I crawled down the tree, and (at a distance) I followed the wolf. I found a spot on a hill some 200 meters away from where I had the perfect view and watched as the wolf began gnawing at the bison. It was fascinating in a weird way to see how it acted, how it moved, and how it ate. It was so similar to a dog yet different at the same time. Its moves were more precise; it had this light of intelligence as it was surgical in approaching the dead animal, and then I noticed a bush on the other side of the hill was moving.


At this point, it was 8:30 pm, and the sun was near all the way down; it was getting hard to see anything, and as the object began lumbering down the hill, I realized how stupid I was to have put myself there as what I was looking at wasn’t a bush, but a massive grizzly bear. It was huge, it was furry, and it was hungry. The wolf noticed the bear (I mean, how could it not) and went up to the bear, alone and challenging it. The bear was obviously not having it as it gave one swipe, narrowly missing the wolf's head which sent a clear message. The wolf was not stupid and simply turned around and walked away as if it didn’t just nearly have its head ripped off. The bear, contemptuous, stepped down and began to eat. At this point, the sun was gone, and it was near pitch black, and I decided if I wanted to live to tell this story, I needed to get out as fast and quietly as possible. I did a 180 and began hiking to my car, which was parked around 2 miles away by a dirt path that connected to one of the three main roads. The simple hike felt like hours as I kept turning around to make sure I wasn't being run down by the grizzly or stalked by the wolf. By some magical luck, I made it back to my car safe (and alone) and started the hour-long drive to my campsite.
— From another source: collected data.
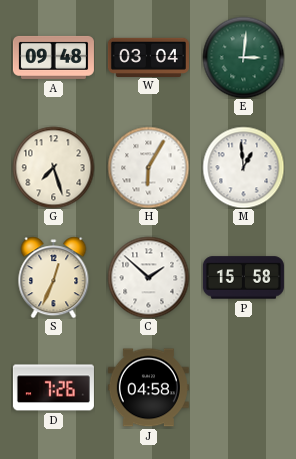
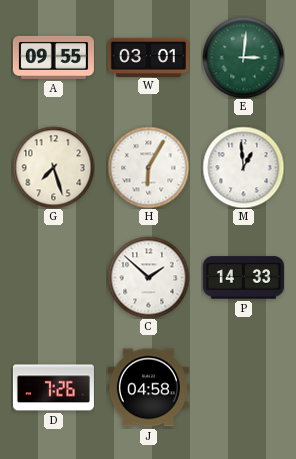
A: 09:48 -> 09:55
W: 03:04 -> 03:01
S: 12:34 -> none
P: 15:58 -> 14:33
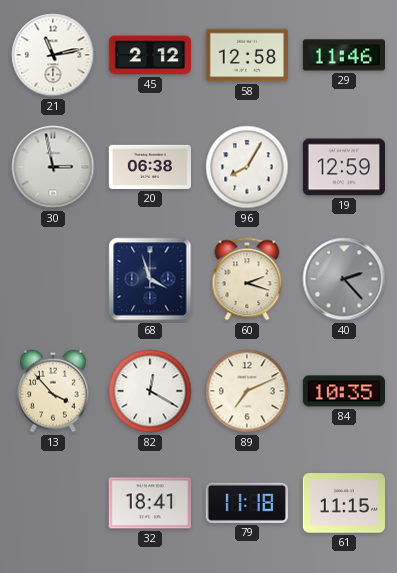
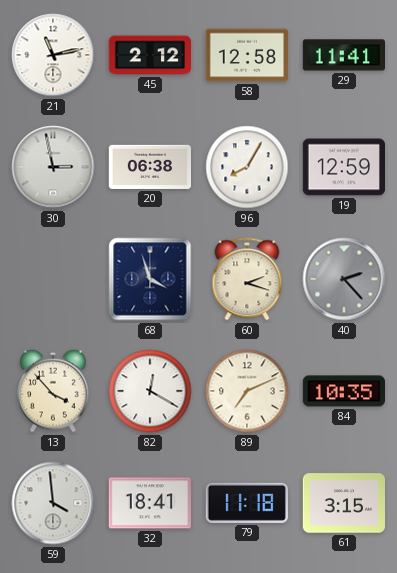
29: 11:46 -> 11:41
59: none -> 3:59
61: 11:15 -> 3:15
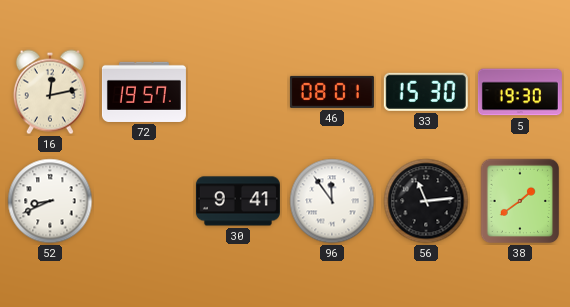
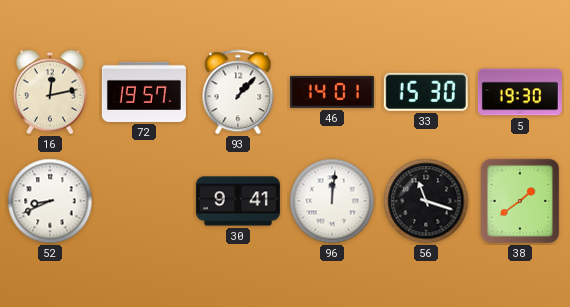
93: none -> 1:07
46: 08:01 -> 14:01
96: 11:54 -> 12:01
56: 11:14 -> 11:18
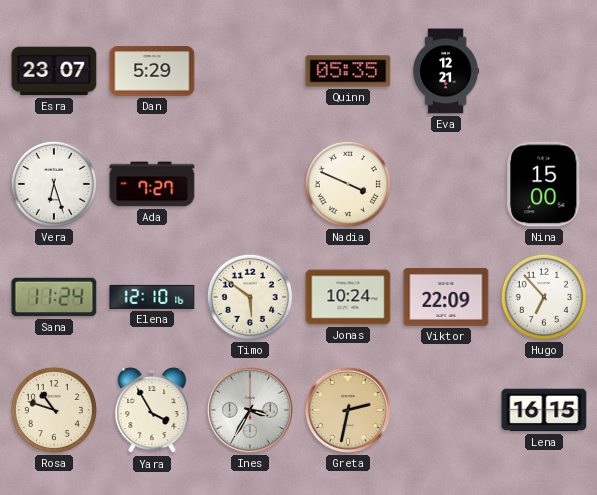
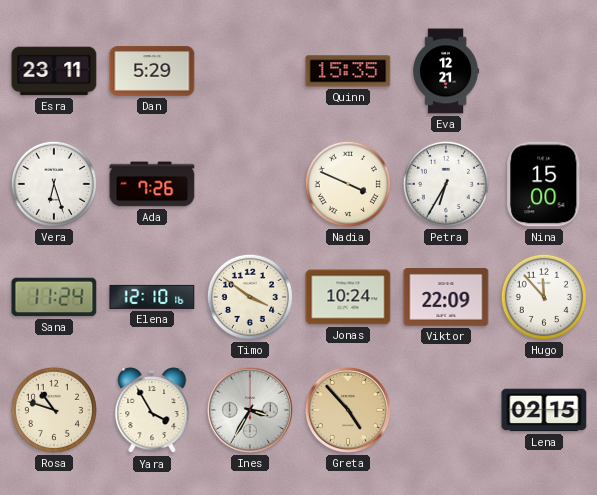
Esra: 23:07 -> 23:11
Quinn: 05:35 -> 15:35
Ada: 7:27 -> 7:26
Petra: none -> 6:35
Timo: 5:51 -> 3:51
Hugo: 6:53 -> 11:53
Greta: 2:32 -> 4:53
Lena: 16:15 -> 02:15
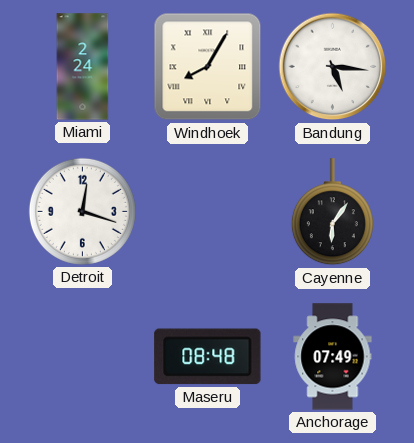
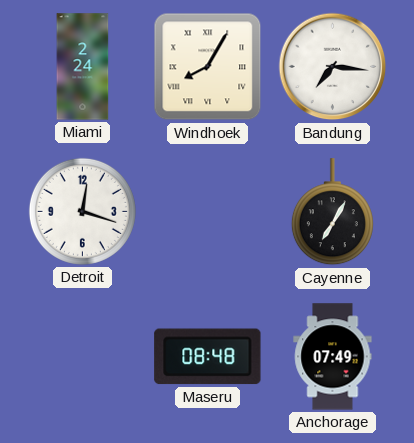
Bandung: 5:16 -> 7:16
Cayenne: 6:06 -> 7:05
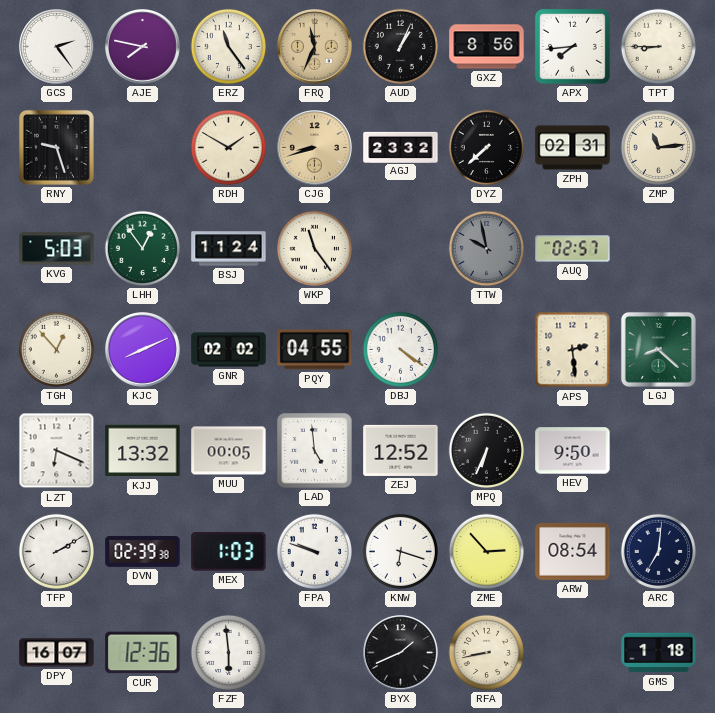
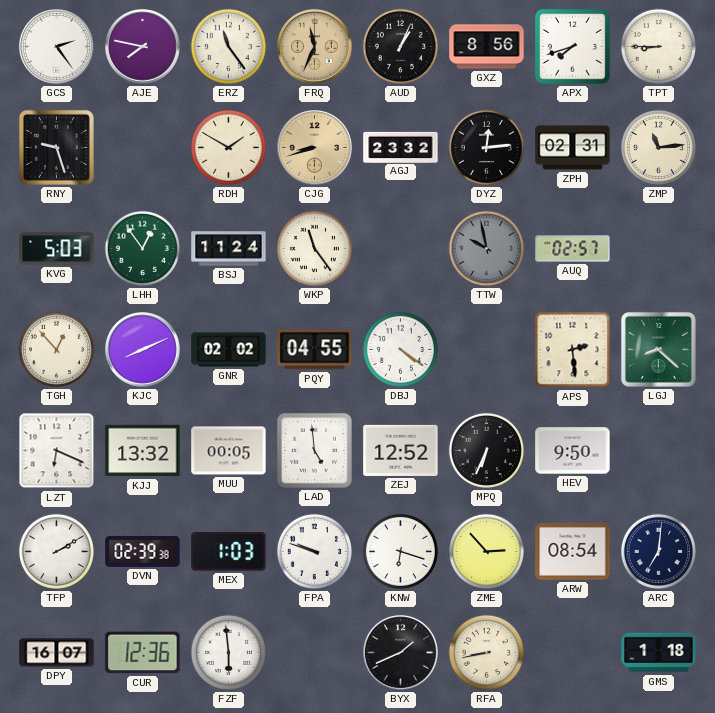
APX: 7:44 -> 7:42
DYZ: 7:38 -> 12:14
It's weird seeing something beautiful that has every ability and right to kill you on the spot. The beauty in the nature of what was hiding in that valley just a few miles off of the beaten path shows how once we lift the curtain of modern life, there is still an entire world of life right beneath our feet. This moment inspired me to start leaving the conventional paths set forward and to start looking for what's just around the corner. All of the animals I mentioned earlier, the bear, the mountain lions, the foxes, and so much more, were all seen AFTER I had this revelation. I started leaving the hiking trains (with two forms of GPS and people knowing where I was, of course), and I began to see a part of nature people have grown accustomed to ignoring nature in just that, nature.